Shadow of the Tomb Raider
Ambisi Square Enix dan Crystal Dynamics untuk memberikan ending yang sempurna di Shadow of the Tomb Raider ternoda. Dari segi grafis, game ini memang luar biasa. Namun dari segi cerita, Shadow of the Tomb Raider mengecewakan.
Gameplay tidak banyak mengalami perubahan dari dua seri sebelumnya. Untungnya platforming di game ini lebih baik dan bisa menutup kelemahan tersebut. Lalu untuk cerita juga ada masalah. Ada kesulitan untuk mengikuti alur cerita karena ada beberapa bagian cerita yang seakan hilang.
Pada bagian awal, Lara dianggap sebagai bad guy karena membuat dunia kiamat berkat keegoisannya. Namun perasaan ini entah kenapa menghilang pada pertengahan sampai akhir permainan. Ending dari Shadow of the Tomb Raider juga bisa dibilang anti-klimaks.
Sea of Thieves
Game eksklusif untuk konsol Xbox ini mengulang apa yang dilakukan oleh No Man’s Sky.

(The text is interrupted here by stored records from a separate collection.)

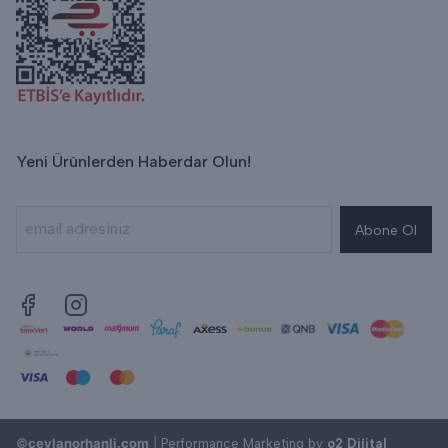
Yeni Ürünlerden Haberdar Olun!
Abone Ol
©
ceylanorhanli.com
|
Performance Marketing by
o2 Dijital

Banyak konten yang hilang atau malah belum dibuat saat game ini dirilis. Belum lagi harganya yang tidak sesuai dengan kondisi gamenya.
Tema bajak laut yang diusung Sea of Thieves memang menarik. Tapi misi yang berulang-ulang dan tidak variatif membuat game ini jadi membosankan. Pada awal-awal Sea of Thieves memang menakjubkan pada awal, namun setelah dimainkan lama baru menunjukkan game ini menunjukkan bentuk aslinya.
Untungnya pihak developer mengerti kekurangan Sea of Thieves. Banyak update baru diimplementasi untuk menambal kekurangan game ini, tapi apakah itu akan membantu reputasi Sea of Thieves yang sudah rusak?
Battlefield V
Duel klasik Activision/Call of Duty dengan EA/Battlefield di tahun 2018 akhirnya mendapatkan pemenang. Diluncurkan lebih dulu, Call of Duty: Black Ops 4 sukses menarik gamer battle royale dengan mode Blackout. Lalu bagaimana dengan Battlefield V? Sayangnya game shooter ini seakan belum rampung dan dirilis terburu-buru karena deadline.
Beberapa konten Battlefield V saat hari peluncuran pertama belum dapat diakses. Developer dari Battlefield V, DICE mengimplementasi konten-konten tersebut secara berkala. Sayangnya mode battle royale Firestorm belum tersedia. DICE baru mengimplementasi mode ini pada bulan Maret 2019.
EA juga dikritik karena telah memberi diskon game Battlefield V dua minggu setelah dirilis. Harga diskonnya pun tidak main-main yaitu 50 persen. Kebijakan ini dikritik oleh fans yang membeli pre-order game tersebut.
Artifact
Memang genre game kartu bukanlah untuk semua kalangan. Tapi Artifact melakukan satu hal yang salah, yaitu Pay to Win. Sistem ini sudah menjadi sorotan sejak game tersebut dirilis. Apalagi mengingat Artifact mengambil tema dari game DOTA 2, game yang sudah dikenal dengan sistem Free to Play.
Jika di game kartu lain pemain diberikan kesempatan untuk mendapat kartu baru secara gratis, di Artifact kartu baru diperoleh dengan membayar. Akibatnya muncul ketidakseimbangan antara pemain yang membayar dengan yang tidak. Padahal base game Artifact sendiri tidaklah gratis, tapi harus dibeli.
Belakangan muncul kabar jika jumlah pemain Artifact terus menurun. Penurunan ini terjadi sejak tanggal 29 November, ketika Artifact dirilis pertama kali.
Itulah 10 game paling mengecewakan di tahun 2018 menurut tim Playcubic. Apakah salah satu dari judul di atas termasuk game yang kamu punyai.